Staying active with Crohn's disease

It is possible to exercise and enjoy the health benefits of being physically active when you have Crohn's disease.

Having Crohn's disease doesn't mean you can't be physically active. When done properly, exercise won't worsen symptoms. In fact, regular exercise may:

  • Decrease the fatigue that typically comes with Crohn's disease and help you feel more energized.
  • Help you cope with emotions that can negatively impact your quality of life, such as anxiety and depression.

Staying active is important to your short- and long-term health. Doing just one exercise session that raises your heart rate has been shown to lower blood pressure, improve sleep and lower anxiety on the day you do it. Regular exercise can increase overall strength, improve bone health, boost the immune system and may help minimize digestive symptoms.

Choosing exercises that are best for you

Talk with your health care team before engaging in any physical activity to determine which exercises are best for you. There are times when exercise should be limited. This is especially true if you are scheduled for — or recently had — an endoscopic procedure or surgery for Crohn's. If your health care team has indicated it's safe for you to exercise, you might try:

  • Resistance training. Resistance training can help strengthen your muscles and bones, which can be weakened by Crohn's disease. Use elastic bands or free weights and focus on the major muscle groups in your legs and torso. Be sure to take breaks between sets of exercises.
  • Aerobic exercise. Examples of aerobic exercise include walking, running, swimming and cycling. Depending on your situation, certain activities may be too strenuous and could trigger Crohn's disease symptoms. If so, change or limit these activities to meet your needs.

Studies indicate that exercising at moderate to vigorous intensity helps boost immunity and reduce chronic low-grade inflammation. During moderate activity, you are breathing hard and can hold a conversation, but you can't sing. Vigorous means you can't get more than a couple of words out without a breath. Keep in mind that if you already exercise, you shouldn't exercise more in efforts to increase immunity. Repeated and strenuous physical activity can suppress immune function.

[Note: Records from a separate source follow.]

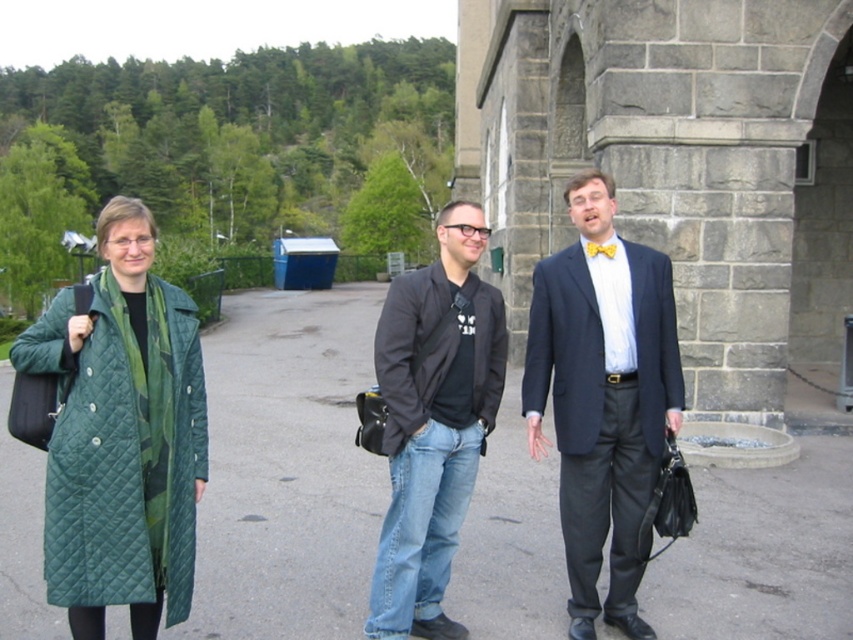 Question: Among these points, which one is nearest to the camera?

Choices:
 (A) (381, 436)
 (B) (585, 600)
 (C) (570, 627)
 (D) (612, 257)

Answer: (A)

Question: Which point appears farthest from the camera in this image?

Choices:
 (A) (552, 259)
 (B) (622, 504)
 (C) (492, 371)
 (D) (53, 532)

Answer: (A)

Question: Does green quilted coat at left have a lesser width compared to yellow satin bow tie at center?

Choices:
 (A) no
 (B) yes

Answer: (A)

Question: Is matte black jacket at center closer to camera compared to black quilted jacket at center?

Choices:
 (A) no
 (B) yes

Answer: (A)

Question: Which of these objects is positioned closest to the black cotton jacket at center?

Choices:
 (A) matte black jacket at center
 (B) yellow satin bow tie at center
 (C) matte black suit at center

Answer: (C)

Question: Can you confirm if matte black suit at center is positioned to the right of black quilted jacket at center?

Choices:
 (A) no
 (B) yes

Answer: (B)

You don't need to suffer to reap the benefits of exercise. You may want to explore yoga or tai chi. Both are low-impact mind-body exercises that aim to improve physical and mental health.

Managing flares

If you have a flare-up, limit your activities until your symptoms are under control and you've regained your strength and energy. Work with your care team to modify your activities so that you're still being active in some way. For instance, if your symptoms make activity out of the house difficult, try to find ways to be active at home by doing light chores or other household tasks.

Frequent bowel movements and medicines that might cause dehydration are of particular concern when you have Crohn's disease. It's important that you hydrate properly or avoid extreme heat when exercising.

Whatever exercise you choose, make it something you enjoy. Both your physical and mental health can benefit.